Published online by Cambridge University Press: 06 July 2010
“Holland” [Elisha J. Edwards]. “The Work of Stephen Crane.” Philadelphia Press, December 8, 1894, p. 7
The editorial comment published in The Press this morning upon the fiction of Stephen Crane, which is now appearing as a serial in The Press, justified what was said of that young author some months ago in this correspondence. Then it was predicted that Crane, if he was careful of his powers, subjected them to thorough discipline, would surely make a name for himself in American literature. He was a shy, almost nervous young man when I saw him and talked with him about the first of his works of fiction, which had been published only a few days.

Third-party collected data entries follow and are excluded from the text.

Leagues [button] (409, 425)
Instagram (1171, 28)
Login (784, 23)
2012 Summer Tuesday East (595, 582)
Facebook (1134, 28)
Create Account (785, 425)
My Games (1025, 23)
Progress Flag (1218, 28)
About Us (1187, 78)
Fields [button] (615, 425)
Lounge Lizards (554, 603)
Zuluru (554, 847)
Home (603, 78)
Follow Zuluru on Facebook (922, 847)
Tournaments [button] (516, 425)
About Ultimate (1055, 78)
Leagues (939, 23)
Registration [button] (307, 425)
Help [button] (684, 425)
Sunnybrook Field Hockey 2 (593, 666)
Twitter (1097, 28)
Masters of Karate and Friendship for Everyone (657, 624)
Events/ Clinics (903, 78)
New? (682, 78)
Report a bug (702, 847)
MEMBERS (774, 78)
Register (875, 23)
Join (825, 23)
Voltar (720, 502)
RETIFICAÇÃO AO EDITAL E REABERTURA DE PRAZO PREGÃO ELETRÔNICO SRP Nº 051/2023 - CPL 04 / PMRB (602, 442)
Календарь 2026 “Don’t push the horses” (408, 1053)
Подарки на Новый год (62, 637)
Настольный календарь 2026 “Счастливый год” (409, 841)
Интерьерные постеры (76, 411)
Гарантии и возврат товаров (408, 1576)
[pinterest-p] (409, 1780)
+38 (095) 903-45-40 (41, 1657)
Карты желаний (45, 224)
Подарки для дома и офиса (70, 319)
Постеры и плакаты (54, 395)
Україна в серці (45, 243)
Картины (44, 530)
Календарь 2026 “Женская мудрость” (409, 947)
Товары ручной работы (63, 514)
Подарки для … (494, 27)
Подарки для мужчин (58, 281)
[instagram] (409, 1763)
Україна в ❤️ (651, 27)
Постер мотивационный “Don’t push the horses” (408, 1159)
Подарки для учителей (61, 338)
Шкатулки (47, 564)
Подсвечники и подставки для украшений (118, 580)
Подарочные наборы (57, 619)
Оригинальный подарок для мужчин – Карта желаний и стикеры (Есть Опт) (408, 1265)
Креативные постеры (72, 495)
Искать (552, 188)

It contained the evidences of great power, of real imagination, and a sort of poetic quality as well, which would be sure to take him out of the list of the perfunctory realists. At that time I saw the manuscript of the story that is now running in The Press as a serial. Then Mr. Crane had some purpose of publishing it in the first instance complete in book form. A hasty reading of the story very greatly impressed me. Here was a young man not born until long after the war days had closed, who nevertheless, by power of imagination, by a capacity intuitively to understand the impulses which prevailed in war days, had been able to write a story perhaps the most graphic and truthful in its suggestion of some of the phases of that epoch which has ever appeared in print.